I'm having the same trouble, we've had our Romanian rescue a year and I've tried and tried everything but he's aggressive towards people, our household, my cat and my 8 yr old daughter sometimes, he seems obsessed with me. I'm having to return him and I feel awful


----------



## Linda Weasel

Katiewates said:


> I'm having the same trouble, we've had our Romanian rescue a year and I've tried and tried everything but he's aggressive towards people, our household, my cat and my 8 yr old daughter sometimes, he seems obsessed with me. I'm having to return him and I feel awful


@Katiewates , because this is an old thread you may get more responses by starting a new thread in Training and Behaviour.


----------



## Ian246

Deleted.

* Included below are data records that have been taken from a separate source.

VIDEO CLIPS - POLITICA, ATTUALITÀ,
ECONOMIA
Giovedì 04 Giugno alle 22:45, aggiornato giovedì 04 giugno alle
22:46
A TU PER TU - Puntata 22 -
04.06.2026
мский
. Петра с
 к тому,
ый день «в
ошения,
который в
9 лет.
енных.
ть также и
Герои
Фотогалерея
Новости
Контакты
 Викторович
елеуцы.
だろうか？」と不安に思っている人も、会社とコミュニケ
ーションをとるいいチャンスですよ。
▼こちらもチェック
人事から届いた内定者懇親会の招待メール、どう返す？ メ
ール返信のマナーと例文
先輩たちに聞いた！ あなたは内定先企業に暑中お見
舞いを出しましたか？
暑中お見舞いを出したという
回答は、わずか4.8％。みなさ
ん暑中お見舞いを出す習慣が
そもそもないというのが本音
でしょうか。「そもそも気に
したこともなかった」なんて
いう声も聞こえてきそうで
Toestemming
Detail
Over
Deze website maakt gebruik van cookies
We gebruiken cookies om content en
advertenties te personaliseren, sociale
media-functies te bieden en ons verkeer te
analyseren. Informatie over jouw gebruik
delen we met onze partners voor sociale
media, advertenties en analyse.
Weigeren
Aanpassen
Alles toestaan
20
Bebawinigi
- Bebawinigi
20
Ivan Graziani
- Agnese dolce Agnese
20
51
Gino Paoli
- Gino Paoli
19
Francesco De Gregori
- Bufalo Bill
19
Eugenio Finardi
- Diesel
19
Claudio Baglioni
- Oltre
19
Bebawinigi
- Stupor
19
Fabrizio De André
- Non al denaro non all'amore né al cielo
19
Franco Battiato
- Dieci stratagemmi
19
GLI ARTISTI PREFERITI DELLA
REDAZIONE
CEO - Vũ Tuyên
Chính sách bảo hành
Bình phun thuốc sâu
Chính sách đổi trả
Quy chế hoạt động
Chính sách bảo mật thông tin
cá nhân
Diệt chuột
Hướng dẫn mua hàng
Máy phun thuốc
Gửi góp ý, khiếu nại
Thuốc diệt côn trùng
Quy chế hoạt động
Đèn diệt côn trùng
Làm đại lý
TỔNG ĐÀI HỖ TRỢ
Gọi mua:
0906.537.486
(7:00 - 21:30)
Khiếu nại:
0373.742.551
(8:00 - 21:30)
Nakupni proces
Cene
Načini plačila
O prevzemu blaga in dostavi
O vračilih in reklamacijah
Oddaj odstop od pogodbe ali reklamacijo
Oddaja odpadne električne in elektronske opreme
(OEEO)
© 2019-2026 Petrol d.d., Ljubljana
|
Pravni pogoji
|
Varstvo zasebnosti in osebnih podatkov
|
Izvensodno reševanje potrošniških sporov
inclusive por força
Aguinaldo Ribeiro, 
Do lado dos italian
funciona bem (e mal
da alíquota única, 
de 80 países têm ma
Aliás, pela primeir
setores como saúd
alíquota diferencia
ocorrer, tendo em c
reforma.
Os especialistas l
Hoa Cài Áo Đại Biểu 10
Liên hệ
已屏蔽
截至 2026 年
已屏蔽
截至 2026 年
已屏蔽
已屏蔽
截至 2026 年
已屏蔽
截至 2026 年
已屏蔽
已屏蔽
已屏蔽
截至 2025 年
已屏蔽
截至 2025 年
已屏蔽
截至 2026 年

Same point as Linda Weasel makes.


----------



## Hattydog3

We too have a Romanian rescue. She is aggressive towards strangers and can never be trusted to go near anyone she doesn't know well. She didn't show any aggression whilst in the rescue kennels but after having her at home a few days, she started to lunge and nip strangers including visitors to our home. She takes time to accept people but when she does, she loves nothing more than laying beside them being stroked and cuddled. Once she accepts someone she doesn't forget them and then shows no aggression towards them. We've had her over four years and I have to admit that I was close to giving up on her but we've just learned how to manage her and know that we could never let her near strangers.


----------